As previously indicated, conventionally, a triple module redundancy with voting circuitry was used. Such triple module redundancy was to mitigate effects of SEU or MBU events, and generally involved partial reconfiguration through a configuration interface. By partial reconfiguration, it is generally meant that only a portion of a configuration, such as may be associated with a configuration bit stream, is reloaded or reprogrammed for a repair. Furthermore, such partial reconfiguration may be active or dynamic, meaning that operation of an FPGA is not ceased, and in some embodiments operation of a user instantiated design is not ceased, for such partial reconfiguration. Such conventional SEU or MBU mitigation may employ an external configuration interface, such as a Select Map or JTAG interface, or an internal configuration interface, such as an internal configuration access port (“ICAP”); all of these interfaces are available on FPGAs from Xilinx, Inc., of San Jose, Calif. However, such conventional approaches for detecting and correcting errors involved using a microprocessor or micro-sequencer core, such as a PicoBlaze™ core available from Xilinx, Inc., instantiated in field programmable logic gates of an FPGA for purposes of voting, as previously described. This involved significant overhead.

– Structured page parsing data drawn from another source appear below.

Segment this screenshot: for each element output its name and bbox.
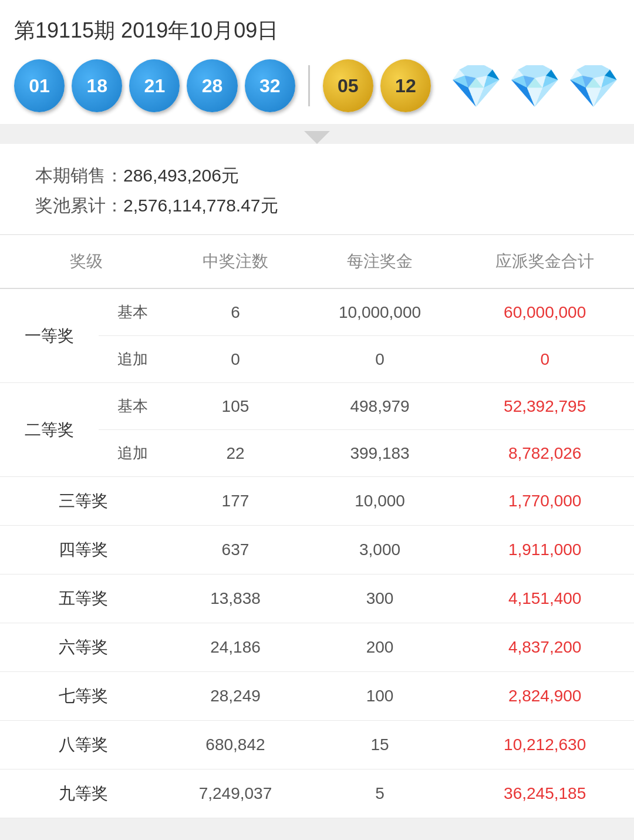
prize-name-third: 三等奖 — [0, 477, 167, 526]
col-win-count: 中奖注数 — [167, 235, 303, 288]
main-section: 本期销售：286,493,206元 奖池累计：2,576,114,778.47元… — [0, 144, 634, 818]
table-header-row: 奖级 中奖注数 每注奖金 应派奖金合计 — [0, 235, 634, 288]
sales-label-1: 本期销售： — [35, 166, 123, 185]
table-row: 二等奖 基本 105 498,979 52,392,795 — [0, 383, 634, 430]
table-row: 三等奖 177 10,000 1,770,000 — [0, 477, 634, 526]
per-1-basic: 10,000,000 — [304, 288, 456, 336]
diamond-2: 💎 — [508, 61, 561, 111]
col-per-prize: 每注奖金 — [304, 235, 456, 288]
count-1-basic: 6 — [167, 288, 303, 336]
prize-name-sixth: 六等奖 — [0, 623, 167, 672]
total-8: 10,212,630 — [456, 721, 634, 770]
table-row: 七等奖 28,249 100 2,824,900 — [0, 672, 634, 721]
sub-label-basic-1: 基本 — [99, 288, 167, 336]
count-4: 637 — [167, 526, 303, 574]
per-1-extra: 0 — [304, 336, 456, 383]
total-2-extra: 8,782,026 — [456, 430, 634, 477]
count-3: 177 — [167, 477, 303, 526]
prize-name-eighth: 八等奖 — [0, 721, 167, 770]
prize-pool-label: 奖池累计： — [35, 196, 123, 215]
per-8: 15 — [304, 721, 456, 770]
table-row: 六等奖 24,186 200 4,837,200 — [0, 623, 634, 672]
total-9: 36,245,185 — [456, 770, 634, 818]
table-row: 五等奖 13,838 300 4,151,400 — [0, 574, 634, 623]
count-2-basic: 105 — [167, 383, 303, 430]
count-8: 680,842 — [167, 721, 303, 770]
sub-label-extra-1: 追加 — [99, 336, 167, 383]
count-9: 7,249,037 — [167, 770, 303, 818]
prize-table: 奖级 中奖注数 每注奖金 应派奖金合计 一等奖 基本 6 10,000,000 … — [0, 235, 634, 818]
table-row: 四等奖 637 3,000 1,911,000 — [0, 526, 634, 574]
prize-name-fourth: 四等奖 — [0, 526, 167, 574]
total-3: 1,770,000 — [456, 477, 634, 526]
table-row: 九等奖 7,249,037 5 36,245,185 — [0, 770, 634, 818]
total-1-basic: 60,000,000 — [456, 288, 634, 336]
prize-name-first: 一等奖 — [0, 288, 99, 383]
gold-ball-1: 05 — [323, 59, 373, 112]
sales-info: 本期销售：286,493,206元 奖池累计：2,576,114,778.47元 — [0, 144, 634, 235]
total-6: 4,837,200 — [456, 623, 634, 672]
blue-ball-5: 32 — [245, 59, 295, 112]
total-1-extra: 0 — [456, 336, 634, 383]
count-6: 24,186 — [167, 623, 303, 672]
count-1-extra: 0 — [167, 336, 303, 383]
per-7: 100 — [304, 672, 456, 721]
count-2-extra: 22 — [167, 430, 303, 477]
per-5: 300 — [304, 574, 456, 623]
diamond-3: 💎 — [567, 61, 620, 111]
blue-ball-1: 01 — [14, 59, 65, 112]
count-7: 28,249 — [167, 672, 303, 721]
total-5: 4,151,400 — [456, 574, 634, 623]
total-2-basic: 52,392,795 — [456, 383, 634, 430]
prize-name-second: 二等奖 — [0, 383, 99, 477]
prize-pool-value: 2,576,114,778.47元 — [123, 196, 278, 215]
per-6: 200 — [304, 623, 456, 672]
col-prize-level: 奖级 — [0, 235, 167, 288]
per-4: 3,000 — [304, 526, 456, 574]
per-3: 10,000 — [304, 477, 456, 526]
arrow-down — [0, 124, 634, 144]
table-row: 一等奖 基本 6 10,000,000 60,000,000 — [0, 288, 634, 336]
diamond-icons: 💎 💎 💎 — [450, 61, 620, 111]
per-2-extra: 399,183 — [304, 430, 456, 477]
top-section: 第19115期 2019年10月09日 01 18 21 28 32 05 12… — [0, 0, 634, 124]
gold-ball-2: 12 — [380, 59, 431, 112]
sub-label-extra-2: 追加 — [99, 430, 167, 477]
sales-value-1: 286,493,206元 — [123, 166, 239, 185]
blue-ball-3: 21 — [129, 59, 180, 112]
table-row: 八等奖 680,842 15 10,212,630 — [0, 721, 634, 770]
count-5: 13,838 — [167, 574, 303, 623]
prize-name-fifth: 五等奖 — [0, 574, 167, 623]
prize-name-ninth: 九等奖 — [0, 770, 167, 818]
per-2-basic: 498,979 — [304, 383, 456, 430]
sales-line-1: 本期销售：286,493,206元 — [35, 160, 611, 190]
ball-separator — [308, 65, 310, 106]
diamond-1: 💎 — [450, 61, 503, 111]
sub-label-basic-2: 基本 — [99, 383, 167, 430]
blue-ball-2: 18 — [72, 59, 122, 112]
total-7: 2,824,900 — [456, 672, 634, 721]
blue-ball-4: 28 — [187, 59, 237, 112]
prize-name-seventh: 七等奖 — [0, 672, 167, 721]
draw-title: 第19115期 2019年10月09日 — [14, 16, 620, 45]
balls-row: 01 18 21 28 32 05 12 💎 💎 💎 — [14, 59, 620, 112]
total-4: 1,911,000 — [456, 526, 634, 574]
arrow-triangle-icon — [304, 131, 330, 144]
sales-line-2: 奖池累计：2,576,114,778.47元 — [35, 190, 611, 220]
col-total-prize: 应派奖金合计 — [456, 235, 634, 288]
per-9: 5 — [304, 770, 456, 818]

As is known, Virtex® FPGAs available from Xilinx have built-in detection and correction logic for detecting SEUs and MBUs. For MBUs, correction conventionally involves reloading a portion of a configuration bit stream, namely partial reconfiguration, to correct multiple bits. An SEU, namely in which only one bit is in error, may be corrected with such built-in detection and correction logic by resetting the individual bit.

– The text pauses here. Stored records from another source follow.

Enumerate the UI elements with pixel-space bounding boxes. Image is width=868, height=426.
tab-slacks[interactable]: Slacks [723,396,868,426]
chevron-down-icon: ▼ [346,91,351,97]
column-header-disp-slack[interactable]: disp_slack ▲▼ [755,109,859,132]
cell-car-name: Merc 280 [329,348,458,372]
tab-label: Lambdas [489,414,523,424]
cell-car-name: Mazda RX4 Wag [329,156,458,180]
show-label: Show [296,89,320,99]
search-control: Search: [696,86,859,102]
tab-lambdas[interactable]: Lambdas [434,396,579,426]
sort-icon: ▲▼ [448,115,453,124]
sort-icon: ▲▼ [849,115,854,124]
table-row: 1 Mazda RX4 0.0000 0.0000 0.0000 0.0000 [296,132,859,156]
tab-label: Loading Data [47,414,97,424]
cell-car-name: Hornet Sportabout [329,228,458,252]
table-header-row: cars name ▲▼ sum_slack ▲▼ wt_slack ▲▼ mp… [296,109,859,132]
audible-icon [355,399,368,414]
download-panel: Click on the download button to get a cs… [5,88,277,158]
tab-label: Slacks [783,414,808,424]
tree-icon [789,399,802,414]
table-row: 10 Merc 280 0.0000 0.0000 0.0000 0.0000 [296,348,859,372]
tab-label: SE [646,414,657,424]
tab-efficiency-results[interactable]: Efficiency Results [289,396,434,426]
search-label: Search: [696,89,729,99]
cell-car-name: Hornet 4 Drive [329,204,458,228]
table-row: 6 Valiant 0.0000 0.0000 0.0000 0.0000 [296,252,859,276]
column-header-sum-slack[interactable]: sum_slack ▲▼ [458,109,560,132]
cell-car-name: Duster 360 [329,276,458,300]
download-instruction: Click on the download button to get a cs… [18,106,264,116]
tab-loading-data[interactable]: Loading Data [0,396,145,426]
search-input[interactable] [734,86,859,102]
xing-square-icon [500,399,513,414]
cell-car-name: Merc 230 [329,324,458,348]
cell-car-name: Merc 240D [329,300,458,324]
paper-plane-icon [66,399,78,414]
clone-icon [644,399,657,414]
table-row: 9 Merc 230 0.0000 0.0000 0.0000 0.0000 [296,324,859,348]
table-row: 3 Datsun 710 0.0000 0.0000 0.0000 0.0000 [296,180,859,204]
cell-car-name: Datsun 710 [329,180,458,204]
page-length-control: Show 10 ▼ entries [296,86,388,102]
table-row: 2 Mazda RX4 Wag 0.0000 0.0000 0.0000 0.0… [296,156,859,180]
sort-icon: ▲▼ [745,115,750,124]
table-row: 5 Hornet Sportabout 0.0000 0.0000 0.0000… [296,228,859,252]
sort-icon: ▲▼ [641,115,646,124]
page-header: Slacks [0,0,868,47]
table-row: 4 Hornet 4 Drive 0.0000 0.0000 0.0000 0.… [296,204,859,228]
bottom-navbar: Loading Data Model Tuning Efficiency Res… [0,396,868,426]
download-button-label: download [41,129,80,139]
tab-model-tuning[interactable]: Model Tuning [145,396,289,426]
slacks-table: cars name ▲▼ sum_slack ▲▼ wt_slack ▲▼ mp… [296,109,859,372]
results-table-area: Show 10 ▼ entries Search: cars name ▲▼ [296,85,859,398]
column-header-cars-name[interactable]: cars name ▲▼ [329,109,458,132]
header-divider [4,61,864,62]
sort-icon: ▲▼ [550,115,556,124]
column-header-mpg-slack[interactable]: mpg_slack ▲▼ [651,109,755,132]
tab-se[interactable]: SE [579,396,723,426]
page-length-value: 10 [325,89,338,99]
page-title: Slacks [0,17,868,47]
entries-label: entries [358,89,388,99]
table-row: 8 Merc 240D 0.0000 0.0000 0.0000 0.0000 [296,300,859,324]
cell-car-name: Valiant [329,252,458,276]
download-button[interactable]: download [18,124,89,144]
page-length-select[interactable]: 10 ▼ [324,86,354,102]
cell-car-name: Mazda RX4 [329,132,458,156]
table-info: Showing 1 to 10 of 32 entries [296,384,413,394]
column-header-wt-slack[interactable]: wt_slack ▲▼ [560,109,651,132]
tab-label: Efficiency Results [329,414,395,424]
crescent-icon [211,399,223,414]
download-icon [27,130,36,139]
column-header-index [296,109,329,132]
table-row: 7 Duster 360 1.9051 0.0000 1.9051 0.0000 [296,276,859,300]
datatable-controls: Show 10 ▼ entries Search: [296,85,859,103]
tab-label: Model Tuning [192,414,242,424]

A limitation of solutions heretofore was having a single point of failure. For example, both external and internal configuration access ports provide access to configuration logic; however, if memory cells in an I/O interface or routing of such interfaces are upset by an SEU or MBU, the ability to access configuration logic, and in particular configuration memory associated with such configuration logic, was precluded. In other words, there was a single point of failure for a selected interface. Even though Virtex® FPGAs available from Xilinx each provide two ICAPs, configuration commands are first sent through an active ICAP in order for an alternative ICAP to subsequently obtain control for writing and reading to configuration memory of configuration logic. Thus if an ICAP currently having control, namely the primary or default ICAP, is upset, the back-up ICAP was rendered useless. Accordingly, the mitigation of such upsets was prohibited by the single point of failure.